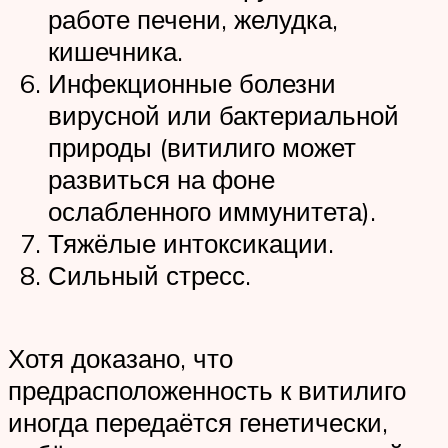
работе печени, желудка,
кишечника.
Инфекционные болезни
вирусной или бактериальной
природы (витилиго может
развиться на фоне
ослабленного иммунитета).
Тяжёлые интоксикации.
Сильный стресс.
Хотя доказано, что
предрасположенность к витилиго
иногда передаётся генетически,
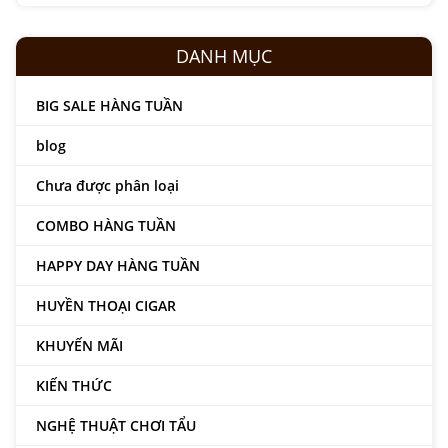
DANH MỤC
BIG SALE HÀNG TUẦN
blog
Chưa được phân loại
COMBO HÀNG TUẦN
HAPPY DAY HÀNG TUẦN
HUYỀN THOẠI CIGAR
KHUYẾN MÃI
KIẾN THỨC
NGHỆ THUẬT CHƠI TẨU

TASK INSTRUCTIONS:
In the material above, find each line containing the word "TUẦN" and copy it.

RESULT:
BIG SALE HÀNG TUẦN
COMBO HÀNG TUẦN
HAPPY DAY HÀNG TUẦN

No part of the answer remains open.